The initial effect is “quite stunning”, said Mark Hudson in The Daily Telegraph. The paintings seem to “glow from within”, while the “carefully coordinate­d” colours of the background­s and the sitters’ clothes complement each other throughout the exhibition’s three rooms. Yet this “exuberant” first impression “rapidly wears off”; and some paintings are “much better than others”. A likeness of artist Avner Chaim is “crudely painted”, while a painting of former RA curator Norman Rosenthal gives him a “clunky, mask-like visage”. The art critic Martin Gayford, meanwhile, appears as a “detached, journeyman caricature”. The real shame is that the works are disappoint­ingly unambitiou­s, characteri­sed by a “slightly numbing competence”. We know that Hockney can “churn out” paintings like this “practicall­y in his sleep” – and were it not for the “jolting effect” of the colours here, we might well be “nodding off ourselves”.

Hockney’s “extraordin­ary energy levels sag mildly here and there”, said Waldemar Januszczak in The Sunday Times.
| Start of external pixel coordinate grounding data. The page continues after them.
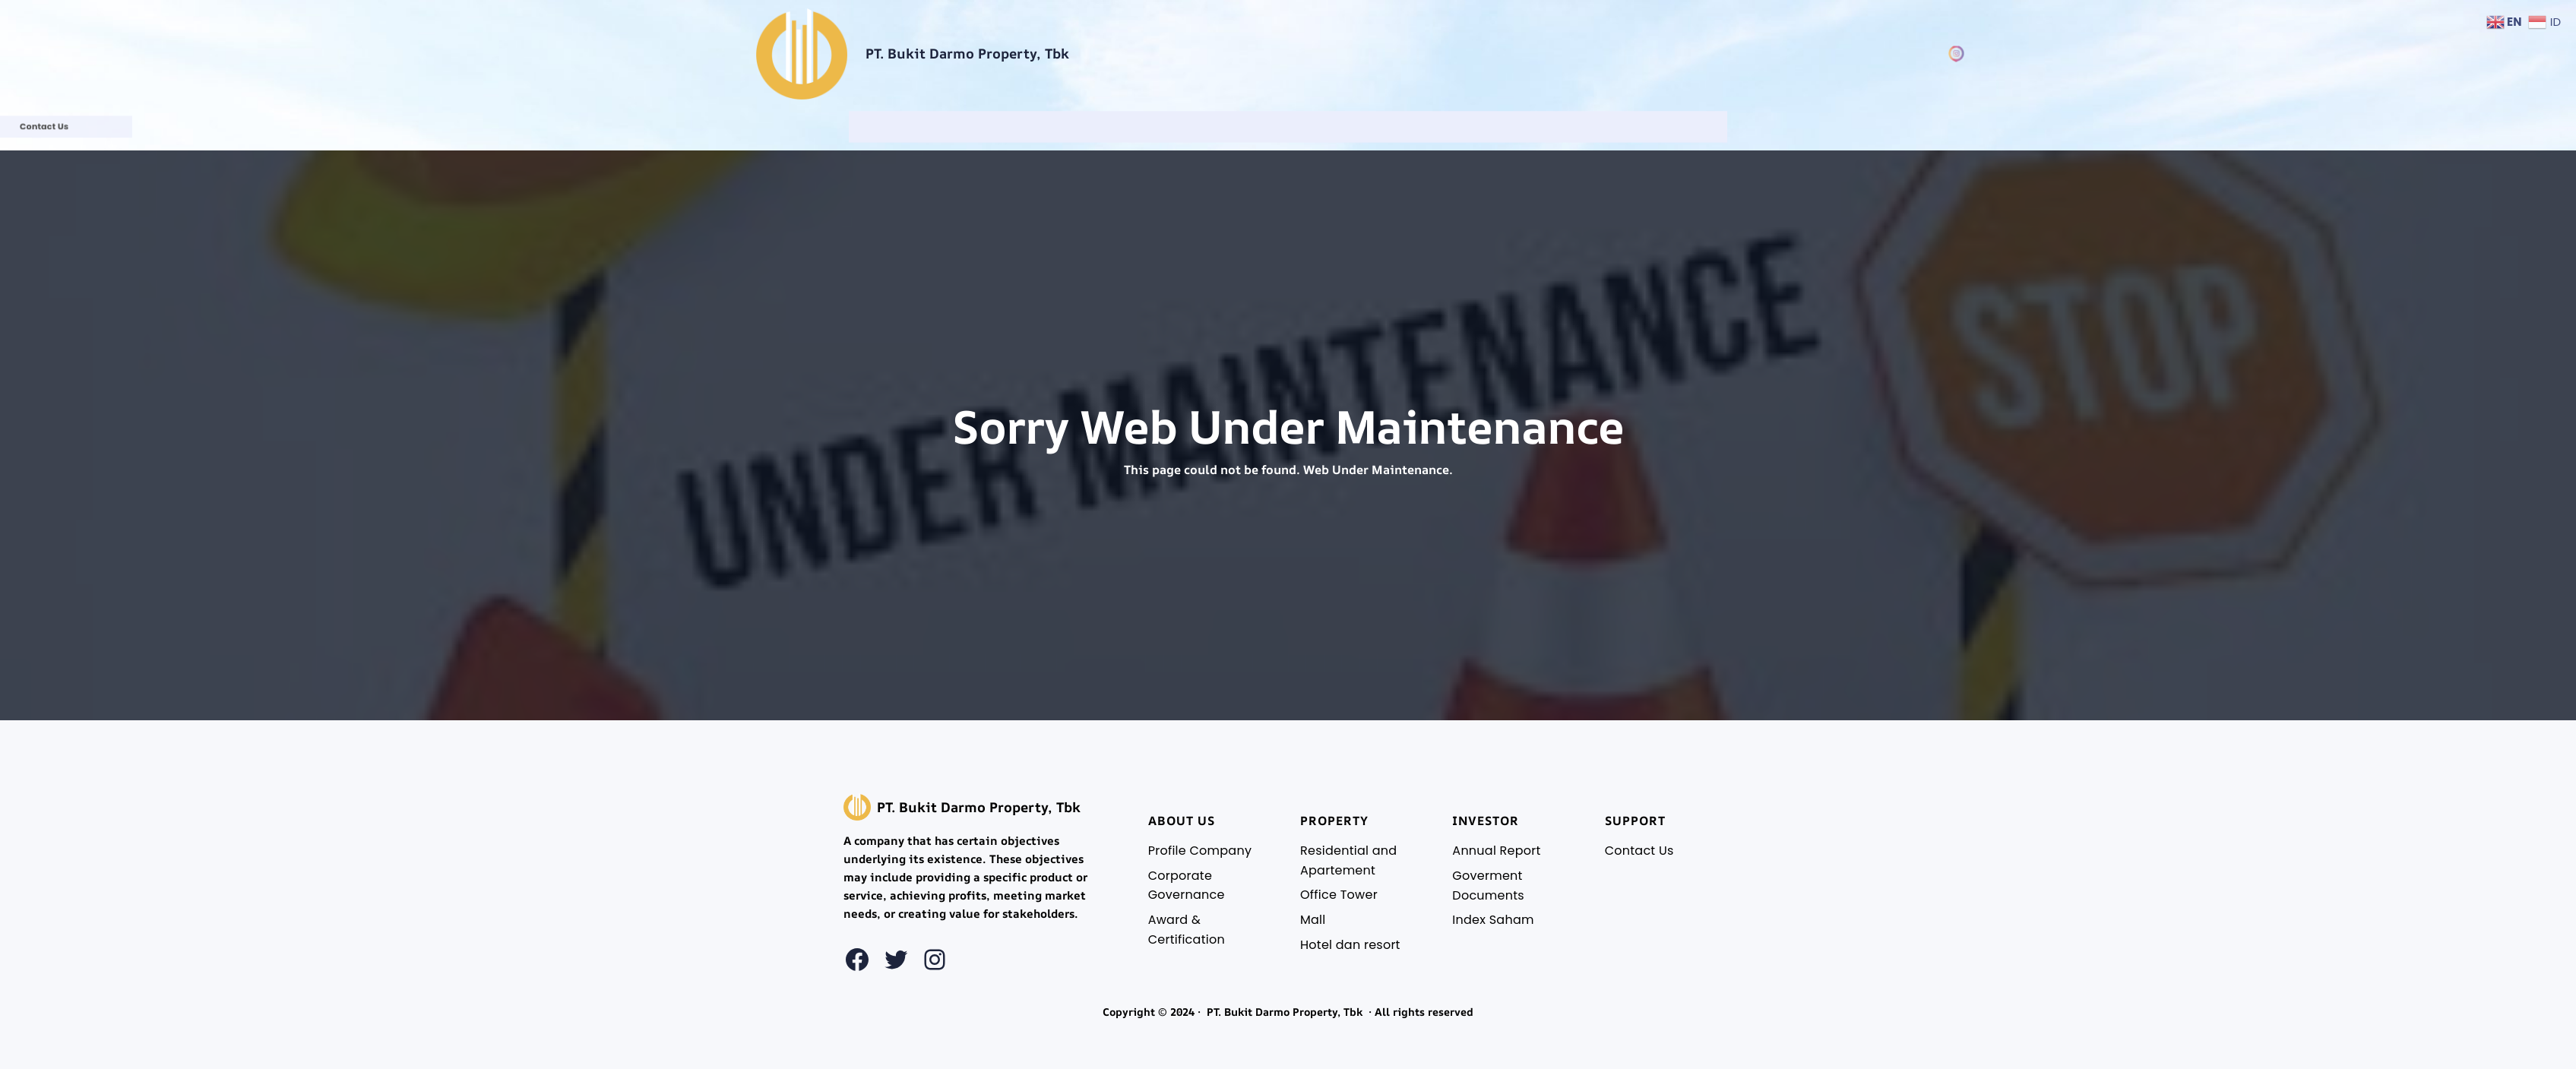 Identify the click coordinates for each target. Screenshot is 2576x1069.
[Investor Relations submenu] (1369, 126)
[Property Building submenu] (1287, 126)
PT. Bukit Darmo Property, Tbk (967, 53)
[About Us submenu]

For the most part, though, these works are “impressive­ly inventive”. The “finest portraits” are those of the sitters Hockney knows best. A likeness of his sister, Margaret, is the “warmest female presence” in the show, while the eyes of his old friend Celia Birtwell are rendered in a “beautiful Van Gogh green”. Hockney has subjected himself to a “mother of a test”. In almost every portrait, he passes it with “flying colours”.